Which lines run from the line with "Bitcoin Adoption and Beliefs in" through the line with "Racialized Enforcement" in the entries below? Print them exactly, both ends included, and nothing more.

# Records for the task
§
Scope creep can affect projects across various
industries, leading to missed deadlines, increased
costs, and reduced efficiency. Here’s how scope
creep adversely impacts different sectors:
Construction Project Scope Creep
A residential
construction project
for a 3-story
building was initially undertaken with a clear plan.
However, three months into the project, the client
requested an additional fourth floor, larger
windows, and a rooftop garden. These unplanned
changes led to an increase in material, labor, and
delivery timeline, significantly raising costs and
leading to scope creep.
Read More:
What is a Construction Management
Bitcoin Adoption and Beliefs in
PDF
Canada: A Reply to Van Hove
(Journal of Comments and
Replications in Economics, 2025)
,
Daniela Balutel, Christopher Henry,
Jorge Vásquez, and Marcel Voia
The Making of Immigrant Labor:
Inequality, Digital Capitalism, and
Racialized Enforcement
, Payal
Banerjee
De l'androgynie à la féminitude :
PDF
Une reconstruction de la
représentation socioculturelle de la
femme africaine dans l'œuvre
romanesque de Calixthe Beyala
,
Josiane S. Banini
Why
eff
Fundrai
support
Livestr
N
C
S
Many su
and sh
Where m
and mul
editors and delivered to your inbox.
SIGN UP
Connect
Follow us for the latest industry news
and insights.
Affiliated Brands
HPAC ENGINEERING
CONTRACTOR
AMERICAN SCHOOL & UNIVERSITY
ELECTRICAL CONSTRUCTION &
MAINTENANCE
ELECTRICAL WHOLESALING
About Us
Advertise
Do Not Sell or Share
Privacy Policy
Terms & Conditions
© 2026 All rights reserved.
§
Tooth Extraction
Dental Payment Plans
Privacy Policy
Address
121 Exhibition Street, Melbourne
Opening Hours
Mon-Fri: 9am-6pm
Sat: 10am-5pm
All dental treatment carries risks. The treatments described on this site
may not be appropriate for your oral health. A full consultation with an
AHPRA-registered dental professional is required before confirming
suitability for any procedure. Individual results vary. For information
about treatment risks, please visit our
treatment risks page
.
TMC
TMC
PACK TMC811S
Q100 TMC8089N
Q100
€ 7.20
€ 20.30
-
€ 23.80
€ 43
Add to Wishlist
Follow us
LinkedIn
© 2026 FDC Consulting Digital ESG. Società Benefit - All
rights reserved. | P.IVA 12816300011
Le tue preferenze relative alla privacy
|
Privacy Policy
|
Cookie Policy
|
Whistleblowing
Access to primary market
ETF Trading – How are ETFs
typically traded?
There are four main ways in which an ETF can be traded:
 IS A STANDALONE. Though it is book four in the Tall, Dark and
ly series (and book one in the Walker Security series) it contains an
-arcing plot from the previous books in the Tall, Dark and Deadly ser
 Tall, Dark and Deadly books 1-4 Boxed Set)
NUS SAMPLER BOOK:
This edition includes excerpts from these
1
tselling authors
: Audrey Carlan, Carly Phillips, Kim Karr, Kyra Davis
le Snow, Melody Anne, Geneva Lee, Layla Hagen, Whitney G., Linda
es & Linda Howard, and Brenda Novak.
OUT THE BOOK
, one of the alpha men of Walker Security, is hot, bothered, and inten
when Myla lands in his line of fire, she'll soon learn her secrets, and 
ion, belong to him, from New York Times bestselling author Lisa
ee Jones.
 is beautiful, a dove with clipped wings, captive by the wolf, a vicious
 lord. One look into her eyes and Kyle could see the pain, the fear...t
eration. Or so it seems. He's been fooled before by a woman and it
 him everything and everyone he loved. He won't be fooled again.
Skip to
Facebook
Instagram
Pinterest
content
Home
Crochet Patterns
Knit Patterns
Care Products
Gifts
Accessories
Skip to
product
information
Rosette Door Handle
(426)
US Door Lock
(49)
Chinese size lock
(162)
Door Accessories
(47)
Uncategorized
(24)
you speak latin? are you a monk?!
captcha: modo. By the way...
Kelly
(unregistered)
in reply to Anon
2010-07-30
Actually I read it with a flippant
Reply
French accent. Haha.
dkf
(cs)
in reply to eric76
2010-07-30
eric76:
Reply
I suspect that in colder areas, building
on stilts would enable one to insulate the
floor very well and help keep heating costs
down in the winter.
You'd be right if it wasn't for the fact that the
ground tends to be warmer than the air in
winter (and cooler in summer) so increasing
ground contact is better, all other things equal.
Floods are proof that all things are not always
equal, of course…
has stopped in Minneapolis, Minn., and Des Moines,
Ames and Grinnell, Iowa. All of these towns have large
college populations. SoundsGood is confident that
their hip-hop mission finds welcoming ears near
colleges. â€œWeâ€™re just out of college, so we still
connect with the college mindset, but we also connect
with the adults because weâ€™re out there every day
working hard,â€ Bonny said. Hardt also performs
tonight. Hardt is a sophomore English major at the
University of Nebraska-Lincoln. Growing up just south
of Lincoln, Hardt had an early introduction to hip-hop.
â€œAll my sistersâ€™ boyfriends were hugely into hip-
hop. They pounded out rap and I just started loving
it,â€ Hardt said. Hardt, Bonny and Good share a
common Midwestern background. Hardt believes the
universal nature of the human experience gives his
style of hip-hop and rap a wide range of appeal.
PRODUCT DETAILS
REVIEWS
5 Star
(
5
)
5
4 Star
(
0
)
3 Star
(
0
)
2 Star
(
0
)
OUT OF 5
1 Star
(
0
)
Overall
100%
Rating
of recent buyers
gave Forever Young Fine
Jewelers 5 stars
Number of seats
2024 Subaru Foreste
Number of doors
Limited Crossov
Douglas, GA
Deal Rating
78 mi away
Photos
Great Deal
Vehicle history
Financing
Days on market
§
# Answer to this exercise
Bitcoin Adoption and Beliefs in
PDF
Canada: A Reply to Van Hove
(Journal of Comments and
Replications in Economics, 2025)
,
Daniela Balutel, Christopher Henry,
Jorge Vásquez, and Marcel Voia
The Making of Immigrant Labor:
Inequality, Digital Capitalism, and
Racialized Enforcement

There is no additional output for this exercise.